Problem details —
Could you set down exactly the lines in the records below between the line holding "herkömmlichen Nutzung von" and the line holding "Made in Germany", inclusive?

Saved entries
········
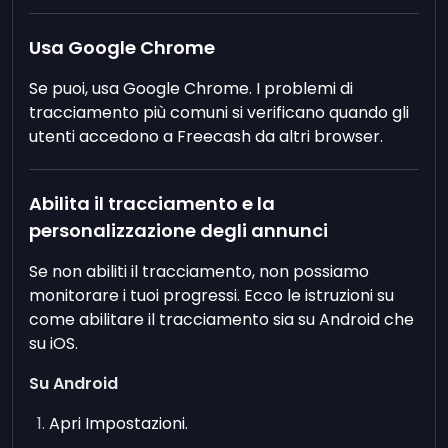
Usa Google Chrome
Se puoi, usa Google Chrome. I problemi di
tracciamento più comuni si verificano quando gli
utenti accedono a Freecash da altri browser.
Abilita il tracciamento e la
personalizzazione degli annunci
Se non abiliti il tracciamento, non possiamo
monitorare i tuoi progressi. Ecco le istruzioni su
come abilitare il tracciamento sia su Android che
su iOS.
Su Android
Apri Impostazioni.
········
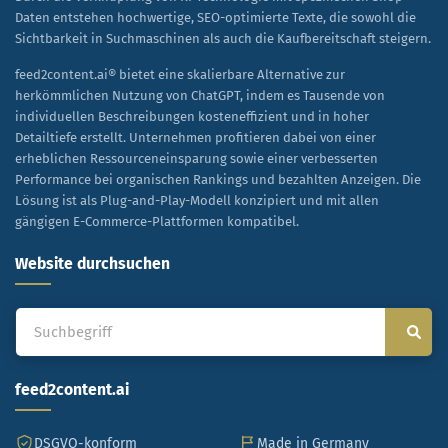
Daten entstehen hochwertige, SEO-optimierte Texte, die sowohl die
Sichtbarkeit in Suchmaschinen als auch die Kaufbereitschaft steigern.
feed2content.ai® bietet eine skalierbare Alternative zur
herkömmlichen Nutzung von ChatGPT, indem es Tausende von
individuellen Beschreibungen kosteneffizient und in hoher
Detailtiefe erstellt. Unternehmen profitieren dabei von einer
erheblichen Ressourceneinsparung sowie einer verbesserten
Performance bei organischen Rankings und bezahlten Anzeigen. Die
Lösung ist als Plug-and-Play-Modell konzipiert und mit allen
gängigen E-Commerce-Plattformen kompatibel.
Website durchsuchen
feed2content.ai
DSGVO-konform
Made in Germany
········
Task response —
herkömmlichen Nutzung von ChatGPT, indem es Tausende von
individuellen Beschreibungen kosteneffizient und in hoher
Detailtiefe erstellt. Unternehmen profitieren dabei von einer
erheblichen Ressourceneinsparung sowie einer verbesserten
Performance bei organischen Rankings und bezahlten Anzeigen. Die
Lösung ist als Plug-and-Play-Modell konzipiert und mit allen
gängigen E-Commerce-Plattformen kompatibel.
Website durchsuchen
feed2content.ai
DSGVO-konform
Made in Germany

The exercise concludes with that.